9-4 Multi-Phase Fluid Simulations Using the World’s Largest GPU Supercomputer

-Development of Communication-Avoiding Matrix Solvers on GPU-

Fig.9-7

Fig.9-7 Communication overlap technique

(a) A computational domain on each GPU is decomposed into core and surface parts; (b) communication and core computation are processed simultaneously by splitting these processes on each GPU and processing them in parallel.

 

Fig.9-8

Fig.9-8 Scaling of computational performance on the GPU supercomputer Summit

Relationship between the total processing time per time step and number of GPUs in multi-phase fluid simulations (∼7.5 billion grids) using 7680 GPUs of Summit (Oak Ridge National Laboratory).

 


Existing computational fluid dynamics (CFD) simulations must be improved to analyze complex thermal-hydraulic phenomena in nuclear reactors. Whereas conventional CFD codes have been developed on petascale CPU-based computers, exascale GPU-based computers are essential for future simulations with ∼100 billion grids. However, GPU-based computers have a significantly different performance gap between computation and communication than do conventional CPU-based computers because communication and computation are accelerated by several and several tens of times, respectively; the development of new matrix solvers capable of working at such a performance profile is thus required. In this study, GPU-computing technologies were developed for matrix solvers, which occupy a dominant cost of CFD codes. Additionally, extreme-scale multi-phase CFD simulations were accelerated using 7680 GPUs on Summit, which is the world’s largest GPU supercomputer operated at the Oak Ridge National Laboratory in the United States.

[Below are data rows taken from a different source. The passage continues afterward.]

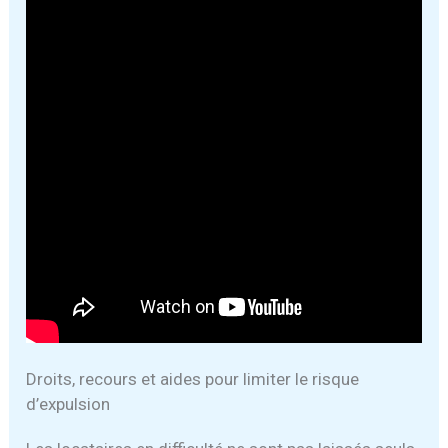
Droits, recours et aides pour limiter le risque
d’expulsion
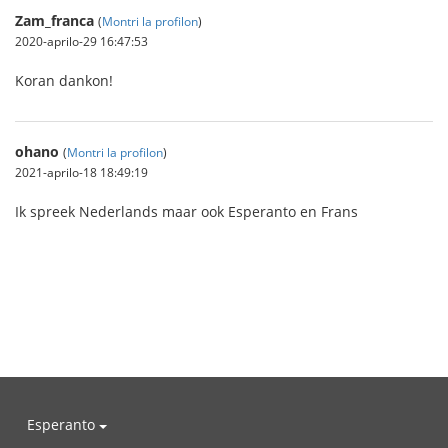
Zam_franca
(
Montri la profilon
)
2020-aprilo-29 16:47:53
Koran dankon!
ohano
(
Montri la profilon
)
2021-aprilo-18 18:49:19
Ik spreek Nederlands maar ook Esperanto en Frans
Esperanto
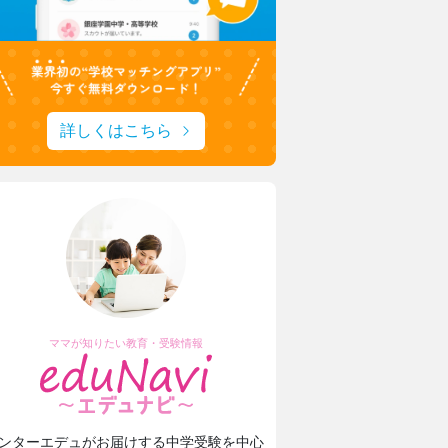
詳しくはこちら
ママが知りたい教育・受験情報
ンターエデュがお届けする中学受験を中心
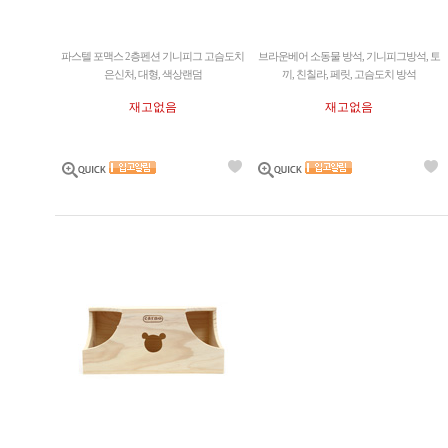
파스텔 포맥스 2층펜션 기니피그 고슴도치
브라운베어 소동물 방석, 기니피그방석, 토
은신처, 대형, 색상랜덤
끼, 친칠라, 페릿, 고슴도치 방석
재고없음
재고없음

CFD codes compute extreme-scale matrices that are obtained by discretizing a fluid model using a finite difference method. Conventionally, an iterative matrix solver based on the conjugate gradient (CG) method has been used. Parallel computation of the CG method requires two types of communication processes per iteration, i.e., halo data communication for finite difference computation on decomposed computational domains, and reduction communication for inner product operations of distributed vector data. Two approaches were used in this work to reduce these communication processes, including a communication and computation overlap technique and the communication-avoiding CG (CA-CG) method. In the communication and computation overlap technique, shown in Fig.9-7, a computational domain on each GPU is decomposed into core and surface parts. The halo data communication and the finite difference computation for the core, which does not require the halo data, are processed simultaneously to reduce the communication cost. In the CA-CG method, inner product operations for multiple iterations are processed at once by improving the mathematical algorithm of the CG method, thus reducing the number of reduction communications by an order of magnitude.

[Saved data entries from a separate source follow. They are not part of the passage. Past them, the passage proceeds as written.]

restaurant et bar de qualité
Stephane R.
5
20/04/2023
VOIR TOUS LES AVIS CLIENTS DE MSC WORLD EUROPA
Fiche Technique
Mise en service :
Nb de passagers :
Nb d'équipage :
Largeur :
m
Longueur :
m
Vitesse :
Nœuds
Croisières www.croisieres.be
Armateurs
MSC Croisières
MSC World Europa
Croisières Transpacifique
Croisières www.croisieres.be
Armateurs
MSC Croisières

The performance of the developed method was evaluated in a multi-phase CFD simulation (approximately 7.5 billion grids, corresponding to the scale of four fuel assemblies) on the melt relocation of fuel assemblies on Summit. As shown in Fig.9-8, the total processing time was reduced nine-fold between 480 and 7680 GPUs, thus demonstrating scaling close to the target performance.

This study was conducted on “Exascale CFD Simulations at JAEA (CSC367)”, supported by the Oak Ridge Leadership Computing Facility (OLCF) Director’s Discretion Project.

(Yasuhiro Idomura)


 |